Check the Landscape Material Graph
Open the master material assigned to your landscape. In the material graph, look for a node called Landscape Grass Output. If it is not there, you do not have grass. Right-click in the graph, add the node, and populate its Grass Types array with your Grass Type asset.
The node has one input pin per Grass Type slot — the Grass input — which expects a 0–1 scalar. Plug a LandscapeLayerWeight node into it, using the name of the paint layer that should drive the grass. A common mistake is to connect the final albedo or a ground mask instead of the actual layer weight, which results in grass that fails to appear anywhere because the mask never evaluates above zero at grass-sample time.
// In the material graph:
// LandscapeLayerWeight("Grass") -> Grass input of LandscapeGrassOutput
// GrassTypes[0] = GT_Meadow_Grass
// If you want two varieties driven by the same layer:
float GrassMask = LandscapeLayerWeight("Grass");
float FlowerMask = GrassMask * LandscapeLayerWeight("Wildflowers");
// Connect GrassMask to GrassTypes[0] and FlowerMask to GrassTypes[1]
After editing the material, apply and save. Material changes do not automatically invalidate existing grass maps — you will still need to rebuild them after wiring the output node.
Paint the Driving Layer
If the layer weight is never painted on the landscape, the mask is zero everywhere, and zero grass spawns. Switch to Landscape Paint mode, select the target layer (e.g. Grass), and paint across the terrain region where you want grass to appear. Be explicit: even if the layer appears selected in the Target Layers panel, it needs actual weight painted. A brand-new landscape has no weight data at all.
Verify your work visually by unchecking every other target layer’s visibility so only the grass layer is rendered. The painted area should be solid. If it is sparse or patchy, your grass will be sparse and patchy too — the density parameter on the Grass Type is multiplied by the layer weight, so 50% weight halves the final density.
Build Grass Maps
This is the step most people miss. In the main editor toolbar, open Build > Build Grass Maps. On large landscapes this can take a few minutes. The build samples the landscape material at a coarse grid and writes the result into cached texture data that the runtime spawner reads.
Until this build completes, grass may appear in the editor viewport (because the material graph runs on-the-fly for the editor) but be completely absent in PIE and packaged builds. If you are seeing editor-only grass, you have almost certainly skipped this step. A full Build All also generates grass maps, but Build Grass Maps is much faster if you only need to refresh them after a material or paint change.

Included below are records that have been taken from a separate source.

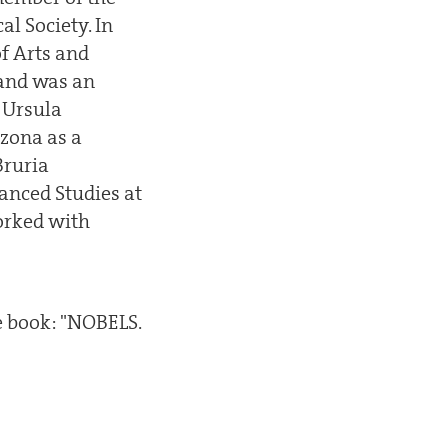
l Society. In
f Arts and
 and was an
 Ursula
izona as a
Bruria
anced Studies at
worked with
e book: "NOBELS.
.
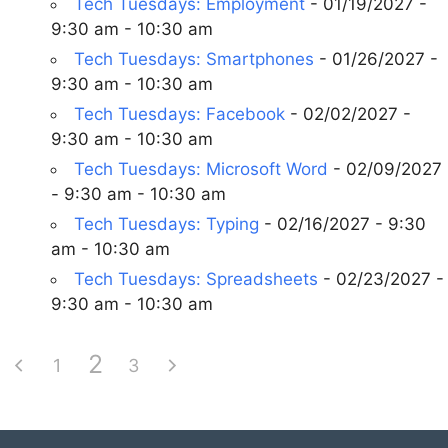
Tech Tuesdays: Employment
- 01/19/2027 -
9:30 am - 10:30 am
Tech Tuesdays: Smartphones
- 01/26/2027 -
9:30 am - 10:30 am
Tech Tuesdays: Facebook
- 02/02/2027 -
9:30 am - 10:30 am
Tech Tuesdays: Microsoft Word
- 02/09/2027
- 9:30 am - 10:30 am
Tech Tuesdays: Typing
- 02/16/2027 - 9:30
am - 10:30 am
Tech Tuesdays: Spreadsheets
- 02/23/2027 -
9:30 am - 10:30 am
2
1
3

Tune Density, Distances, and Streaming
Open your Landscape Grass Type asset. For each variety in the Grass Varieties array, check these fields:
- Grass Density: instances per 10m². Typical values are 400–1000 for dense grass. A value below 10 will look empty.
- Start Cull Distance / End Cull Distance: the range in Unreal units (cm) at which instances begin fading and finish fading. Defaults are often 10000/10000, which is 100m — too short for most outdoor worlds. For a meadow, try 8000 and 20000.
- Place in Shadow: if disabled, grass will not spawn under shadow-casting meshes. Leave it on unless you have a deliberate reason.
- Use Grid: controls whether placements snap to a grid. Disabling it gives a more natural distribution but costs slightly more memory.
Also check r.GrassCullDistanceScale and r.RT.EnableGrass via the console. On some scalability presets these are reduced automatically — test at Epic quality before assuming the assets are broken.
“Landscape grass is a pipeline, not a switch. Three things must all be true at once, and if any one of them is false, you get nothing — not a warning.”
Related Issues
If grass spawns but disappears at mid-range, see Foliage Disappearing at Distance for cull distance volumes and LOD culling. If your landscape material itself renders strangely on slopes, read Landscape Material Stretching on Slopes for triplanar setup that also affects where grass samples correctly.
Material node, painted layer, built maps. Miss one and the whole pipeline silently eats your grass.